Evidently the folks at Polycom had the same thought, so solved the problem with the EagleEye Director. The product was introduced in 2011 and remains a clever solution to an industry problem. "Director" is the operative word as the unit determines where to aim the camera and the optimal zoom. It uses two cameras to make the transitions automagical.

Video conferencing technologies should be transparent. It should bring people together with an as-close-to an in-person experience as possible. Direct personal interaction is compromised when the view is of the entire table. This frequent default setting is sometimes referred to as the "bowling alley" effect referring to the long view down the table.

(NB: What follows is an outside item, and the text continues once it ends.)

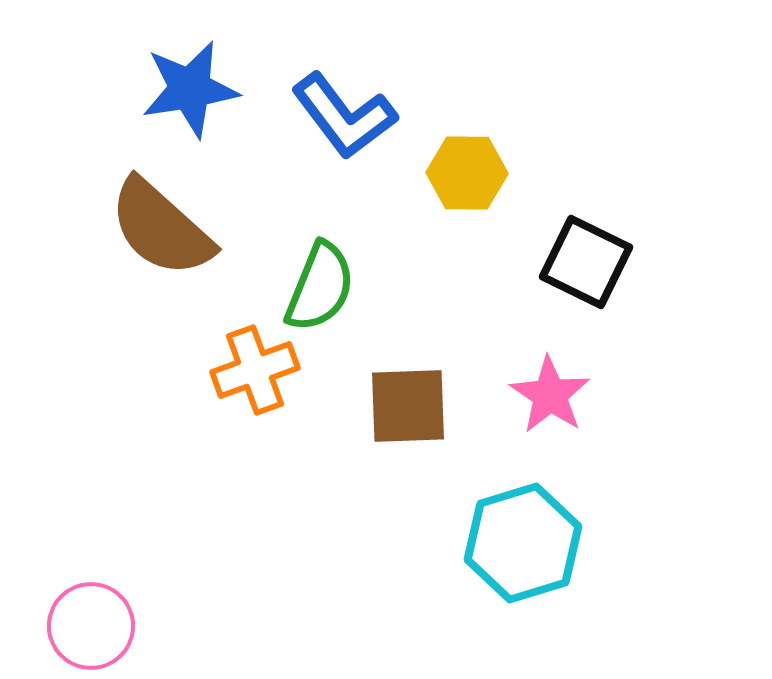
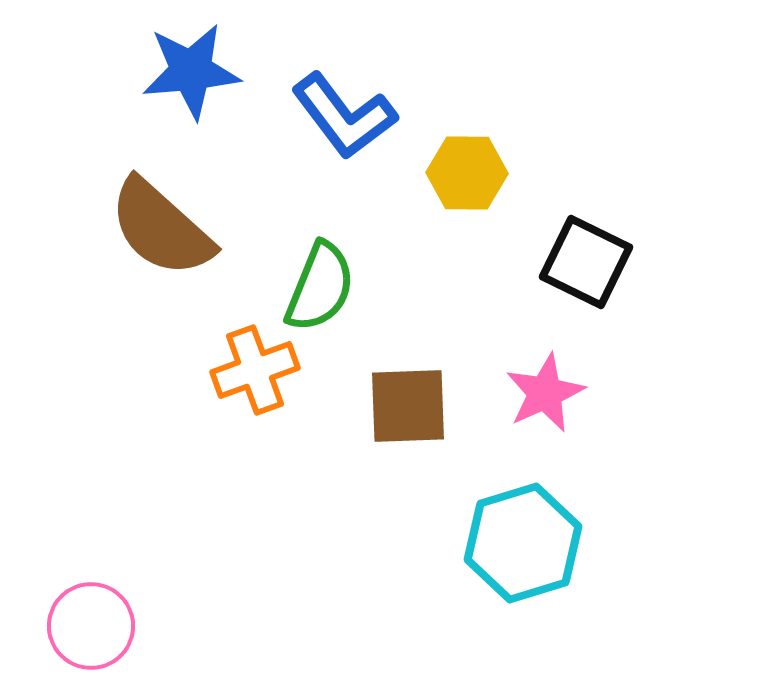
blue star: moved 1 px right, 18 px up; rotated 4 degrees clockwise
pink star: moved 5 px left, 2 px up; rotated 14 degrees clockwise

Despite the two cameras, the EagleEye Director provides one visual stream. It utilizes its built-in seven microphone array to triangulate the speaker's general direction which then gets further pinpointed with face detection software. The microphones are only used to locate the speaker, so don't interfere or complicate system audio inputs. When someone else speaks, the system initially switches cameras for a room orienting view until the other camera homes-in on the speaker.

Polycom changed audio conferencing with speaker detection almost two decades ago. It's a similar, but more complex problem with video. Not only does the system need to determine the directional source of the speaker, but the optimal framing of the video as well.

The EagleEye Director is a set-top appliance. It has two pan, tilt, zoom HD cameras. It uses face detection software to ensure it doesn't zoom-in on the back of a head. When it can't find the speaker's face, such as when the speaker isn't facing the camera, it defaults to a room scene.

The software is integrated with multiple Polycom video solutions including the HDX 4500. At least for now the miniature film studio in-a-box is available exclusively to Polycom video customers. I would love to see Polycom release a version that could connect into a camera input of third-party video systems. It's a very clever device that deserves a look, or two.